Functional and Structural Characterization of Factor Xa Dimer in Solution

Previous studies showed that binding of water-soluble phosphatidylserine (C6PS) to bovine factor Xa (FXa) leads to Ca2+-dependent dimerization in solution. We report the effects of Ca2+, C6PS, and dimerization on the activity and structure of human and bovine FXa. Both human and bovine dimers are 106- to 107-fold less active toward prothrombin than the monomer, with the decrease being attributed mainly to a substantial decrease in kcat. Dimerization appears not to block the active site, since amidolytic activity toward a synthetic substrate is largely unaffected. Circular dichroism reveals a substantial change in tertiary or quaternary structure with a concomitant decrease in α-helix upon dimerization. Mass spectrometry identifies a lysine (K270) in the catalytic domain that appears to be buried at the dimer interface and is part of a synthetic peptide sequence reported to interfere with factor Va (FVa) binding.

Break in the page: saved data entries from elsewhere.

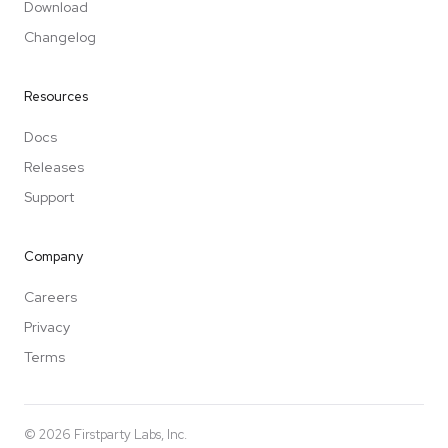
Download
Changelog
Resources
Docs
Releases
Support
Company
Careers
Privacy
Terms
©
2026
Firstparty Labs, Inc.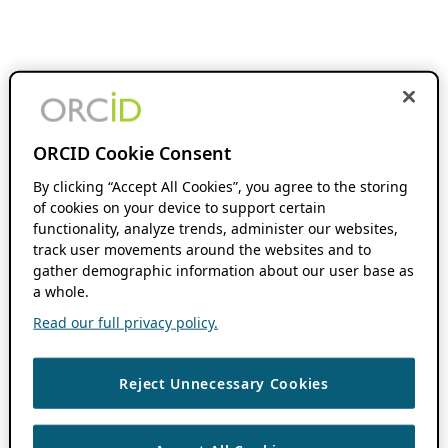
ORCID Cookie Consent
By clicking “Accept All Cookies”, you agree to the storing
of cookies on your device to support certain
functionality, analyze trends, administer our websites,
track user movements around the websites and to
gather demographic information about our user base as
a whole.
Read our full privacy policy.
Reject Unnecessary Cookies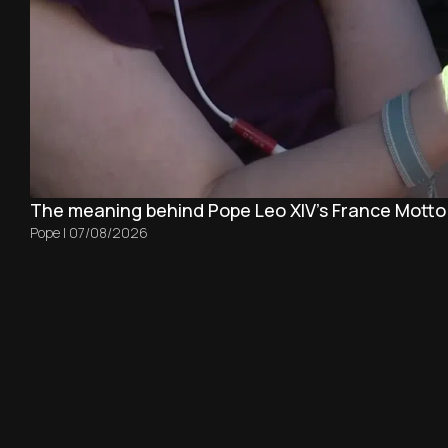
The meaning behind Pope Leo XIV's France Motto
Pope
|
07/08/2026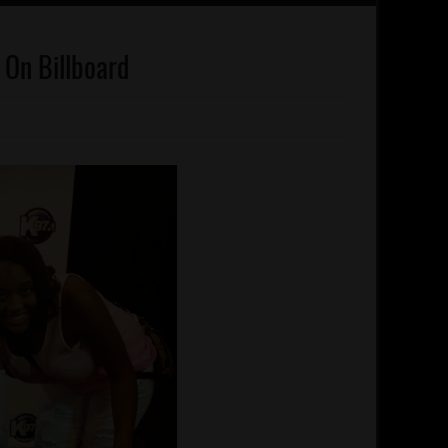
t On Billboard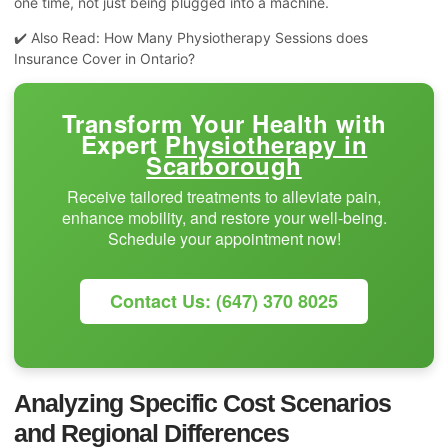
one time, not just being plugged into a machine.
✔️ Also Read:
How Many Physiotherapy Sessions does
Insurance Cover in Ontario?
Transform Your Health with
Expert
Physiotherapy in
Scarborough
Receive tailored treatments to alleviate pain,
enhance mobility, and restore your well-being.
Schedule your appointment now!
Contact Us: (647) 370 8025
Analyzing Specific Cost Scenarios
and Regional Differences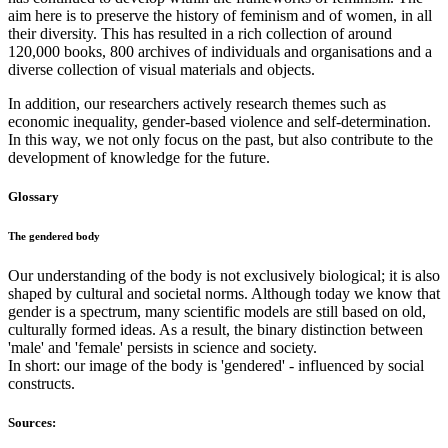
aim here is to preserve the history of feminism and of women, in all
their diversity. This has resulted in a rich collection of around
120,000 books, 800 archives of individuals and organisations and a
diverse collection of visual materials and objects.
In addition, our researchers actively research themes such as
economic inequality, gender-based violence and self-determination.
In this way, we not only focus on the past, but also contribute to the
development of knowledge for the future.
Glossary
The gendered body
Our understanding of the body is not exclusively biological; it is also
shaped by cultural and societal norms. Although today we know that
gender is a spectrum, many scientific models are still based on old,
culturally formed ideas. As a result, the binary distinction between
'male' and 'female' persists in science and society.
In short: our image of the body is 'gendered' - influenced by social
constructs.
Sources: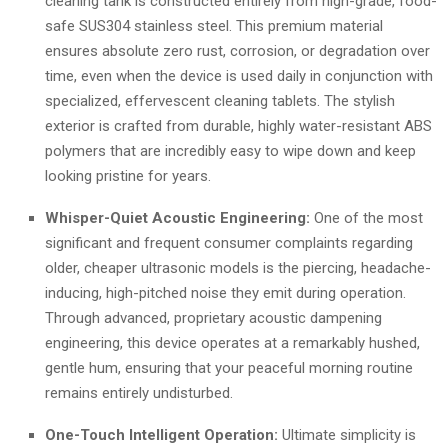
cleaning tank is constructed entirely from high-grade, food-
safe SUS304 stainless steel. This premium material
ensures absolute zero rust, corrosion, or degradation over
time, even when the device is used daily in conjunction with
specialized, effervescent cleaning tablets. The stylish
exterior is crafted from durable, highly water-resistant ABS
polymers that are incredibly easy to wipe down and keep
looking pristine for years.
Whisper-Quiet Acoustic Engineering:
One of the most
significant and frequent consumer complaints regarding
older, cheaper ultrasonic models is the piercing, headache-
inducing, high-pitched noise they emit during operation.
Through advanced, proprietary acoustic dampening
engineering, this device operates at a remarkably hushed,
gentle hum, ensuring that your peaceful morning routine
remains entirely undisturbed.
One-Touch Intelligent Operation:
Ultimate simplicity is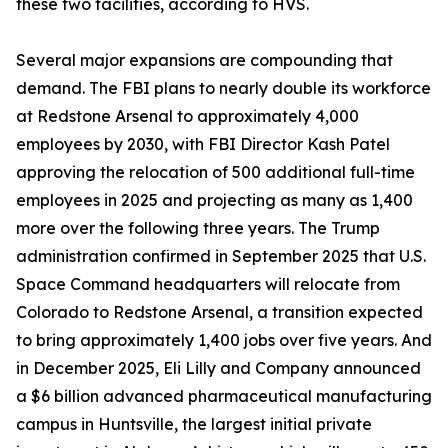
these two facilities, according to HVS.
Several major expansions are compounding that
demand. The FBI plans to nearly double its workforce
at Redstone Arsenal to approximately 4,000
employees by 2030, with FBI Director Kash Patel
approving the relocation of 500 additional full-time
employees in 2025 and projecting as many as 1,400
more over the following three years. The Trump
administration confirmed in September 2025 that U.S.
Space Command headquarters will relocate from
Colorado to Redstone Arsenal, a transition expected
to bring approximately 1,400 jobs over five years. And
in December 2025, Eli Lilly and Company announced
a $6 billion advanced pharmaceutical manufacturing
campus in Huntsville, the largest initial private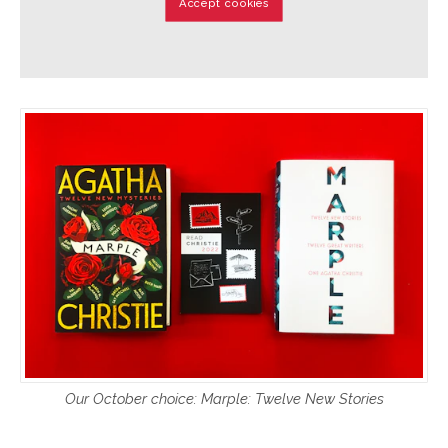
Accept cookies
Our October choice: Marple: Twelve New Stories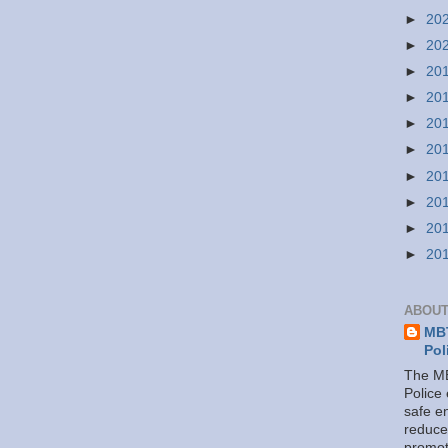
►
20
►
20
►
20
►
20
►
20
►
20
►
20
►
20
►
20
►
20
ABOUT
MBT
Pol
The MB
Police
safe e
reduce
promot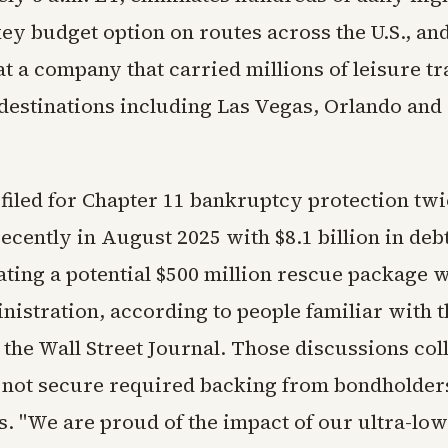
ey budget option on routes across the U.S., an
at a company that carried millions of leisure t
 destinations including Las Vegas, Orlando and
filed for Chapter 11 bankruptcy protection twi
ecently in August 2025 with $8.1 billion in debt
ting a potential $500 million rescue package w
istration, according to people familiar with t
 the Wall Street Journal. Those discussions co
d not secure required backing from bondholder
s. "We are proud of the impact of our ultra-lo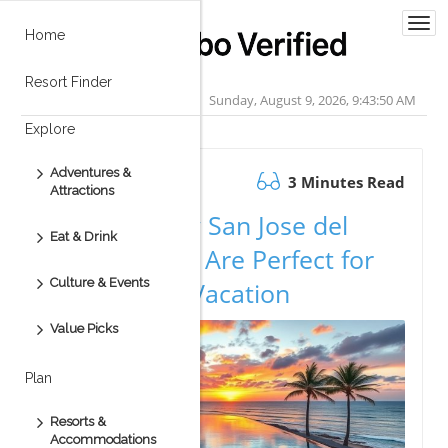
Togg
Home
navi
Resort Finder
Sunday, August 9, 2026, 9:43:51 AM
Explore
Adventures &
November 13.2025
3 Minutes Read
Attractions
Discover Why San Jose del
Eat & Drink
Cabo Condos Are Perfect for
Culture & Events
Your Dream Vacation
Value Picks
Plan
Resorts &
Accommodations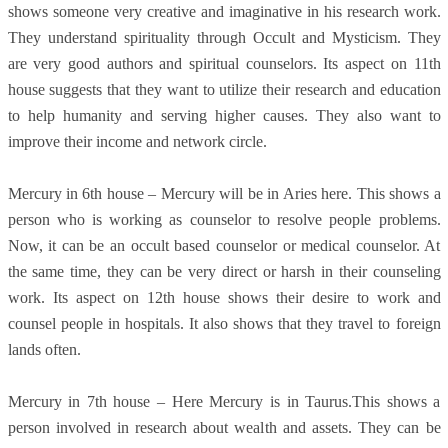
shows someone very creative and imaginative in his research work.
They understand spirituality through Occult and Mysticism. They
are very good authors and spiritual counselors. Its aspect on 11th
house suggests that they want to utilize their research and education
to help humanity and serving higher causes. They also want to
improve their income and network circle.
Mercury in 6th house – Mercury will be in Aries here. This shows a
person who is working as counselor to resolve people problems.
Now, it can be an occult based counselor or medical counselor. At
the same time, they can be very direct or harsh in their counseling
work. Its aspect on 12th house shows their desire to work and
counsel people in hospitals. It also shows that they travel to foreign
lands often.
Mercury in 7th house – Here Mercury is in Taurus.This shows a
person involved in research about wealth and assets. They can be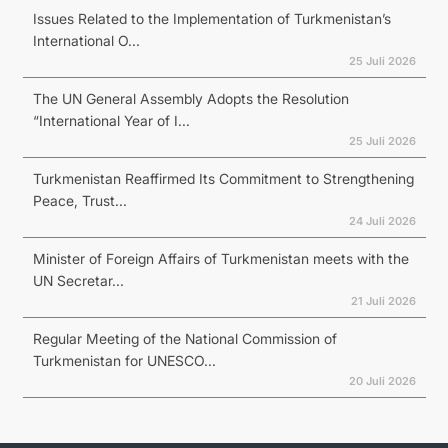
Issues Related to the Implementation of Turkmenistan’s
International O...
25 Juli 2026
The UN General Assembly Adopts the Resolution
“International Year of I...
25 Juli 2026
Turkmenistan Reaffirmed Its Commitment to Strengthening
Peace, Trust...
24 Juli 2026
Minister of Foreign Affairs of Turkmenistan meets with the
UN Secretar...
21 Juli 2026
Regular Meeting of the National Commission of
Turkmenistan for UNESCO...
20 Juli 2026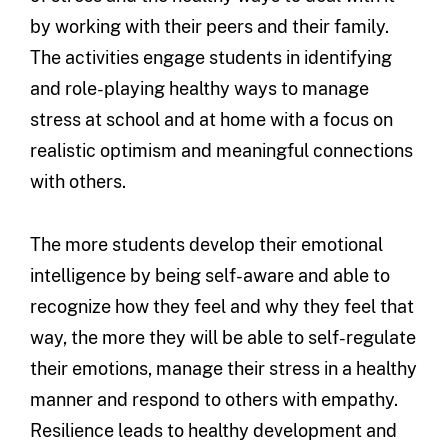
by working with their peers and their family.
The activities engage students in identifying
and role-playing healthy ways to manage
stress at school and at home with a focus on
realistic optimism and meaningful connections
with others.
The more students develop their emotional
intelligence by being self-aware and able to
recognize how they feel and why they feel that
way, the more they will be able to self-regulate
their emotions, manage their stress in a healthy
manner and respond to others with empathy.
Resilience leads to healthy development and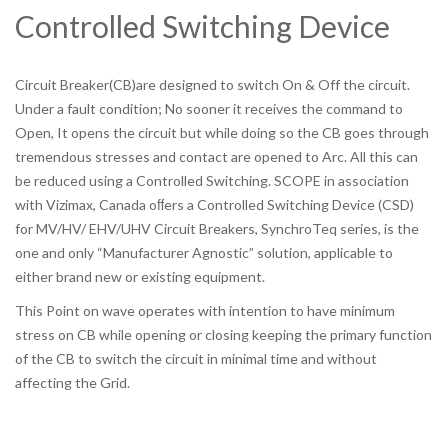
Controlled Switching Device
Circuit Breaker(CB)are designed to switch On & Off the circuit.
Under a fault condition; No sooner it receives the command to
Open, It opens the circuit but while doing so the CB goes through
tremendous stresses and contact are opened to Arc. All this can
be reduced using a Controlled Switching. SCOPE in association
with Vizimax, Canada oﬀers a Controlled Switching Device (CSD)
for MV/HV/ EHV/UHV Circuit Breakers, SynchroTeq series, is the
one and only “Manufacturer Agnostic” solution, applicable to
either brand new or existing equipment.
This Point on wave operates with intention to have minimum
stress on CB while opening or closing keeping the primary function
of the CB to switch the circuit in minimal time and without
affecting the Grid.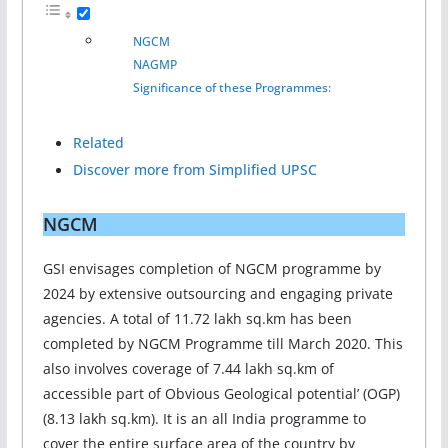
NGCM
NAGMP
Significance of these Programmes:
Related
Discover more from Simplified UPSC
NGCM
GSI envisages completion of NGCM programme by
2024 by extensive outsourcing and engaging private
agencies. A total of 11.72 lakh sq.km has been
completed by NGCM Programme till March 2020. This
also involves coverage of 7.44 lakh sq.km of
accessible part of Obvious Geological potential’ (OGP)
(8.13 lakh sq.km). It is an all India programme to
cover the entire surface area of the country by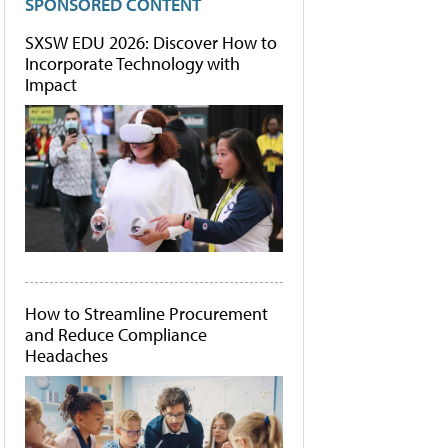
SPONSORED CONTENT
SXSW EDU 2026: Discover How to
Incorporate Technology with
Impact
How to Streamline Procurement
and Reduce Compliance
Headaches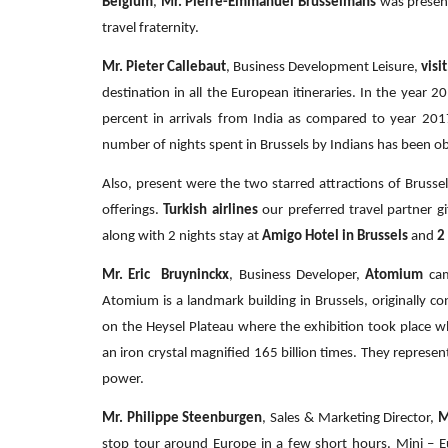
Belgium
,
Mr. Pierre-Emmanuel Brusselmans
was presen
travel fraternity.
Mr. Pieter Callebaut
, Business Development Leisure,
visi
destination in all the European itineraries. In the year 
percent in arrivals from India as compared to year 2017
number of nights spent in Brussels by Indians has been o
Also, present were the two starred attractions of Bruss
offerings.
Turkish airlines
our preferred travel partner 
along with 2 nights stay at
Amigo Hotel in Brussels
and
2
Mr. Eric Bruyninckx
, Business Developer,
Atomium
cam
Atomium is a landmark building in Brussels, originally co
on the Heysel Plateau where the exhibition took place 
an iron crystal magnified 165 billion times. They represe
power.
Mr. Philippe Steenburgen
, Sales & Marketing Director,
M
stop tour around Europe in a few short hours. Mini – E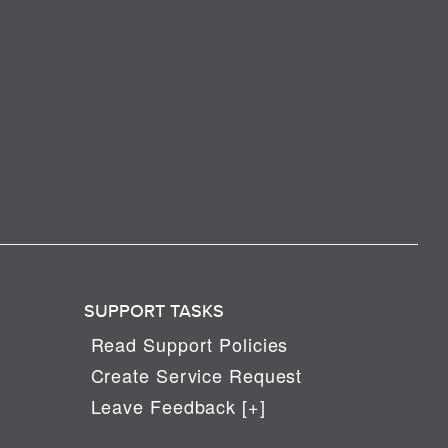
SUPPORT TASKS
Read Support Policies
Create Service Request
Leave Feedback [+]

C6PS binding exposes K351 (part of a reported FVa binding region), K242 (adjacent to the catalytic triad), and K420 (part of a substrate exosite). We interpret our results to mean that C6PS-induced dimerization produces substantial conformational changes or domain rearrangements such that structural data on PS-activated FXa is required to understand the structure of the FXa dimer or the FXa-FVa complex.